Una hora después pidieron la cuenta. Durante 15 minutos
hubo bailes de números, y tráfico de billetes que iban y venían con monedas
sobre la mesa que parecía que nadie quería coger como cambio. Algo no encajaba,
faltaban 3 euros. Vuelta a empezar. Que si tú qué has tomado y qué has puesto,
que si yo como le pongo a ella me cojo esto, pero si le pones por qué te coges,
que cada uno ponga lo suyo. Faltan 2 euros. Vuelta a empezar.

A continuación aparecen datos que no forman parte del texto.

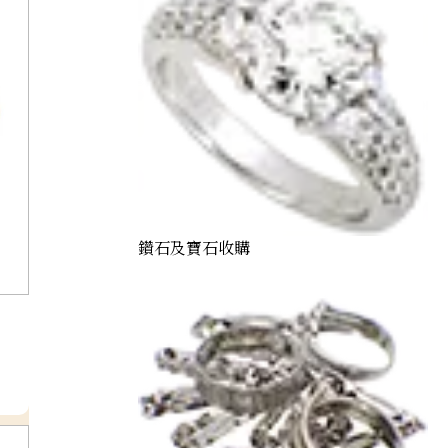
鑽石及寶石收購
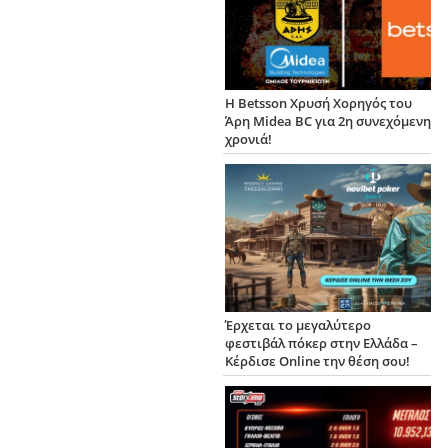
Η Betsson Χρυσή Χορηγός του
Άρη Midea BC για 2η συνεχόμενη
χρονιά!
Έρχεται το μεγαλύτερο
φεστιβάλ πόκερ στην Ελλάδα –
Κέρδισε Online την θέση σου!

―¡Pero, chicos, no puede ser tan complicado! ―gritó Marga
harta de estar rodeada de aquellos animales―. Ángela, por favor, pásame la
cuenta que quiero ver lo que dice.
―¡Uy, uy, uy, uy, uy, uy! ―exclamó José poniéndose de
pie. Levantó el brazo y fingió tocar una campana estrepitosamente―. ¡Prrrrrrrrrrr!
¡Campana y se acabó! Si Marga de la cuenta ver lo que dice quiere / del
audiolibro, José, leer sugiere.
Todos aplaudieron muertos de la risa.
―¡Bravo! ―gritó Elvira, y es que al final no le faltaba
razón: el teatro siempre es el tema,
por suerte.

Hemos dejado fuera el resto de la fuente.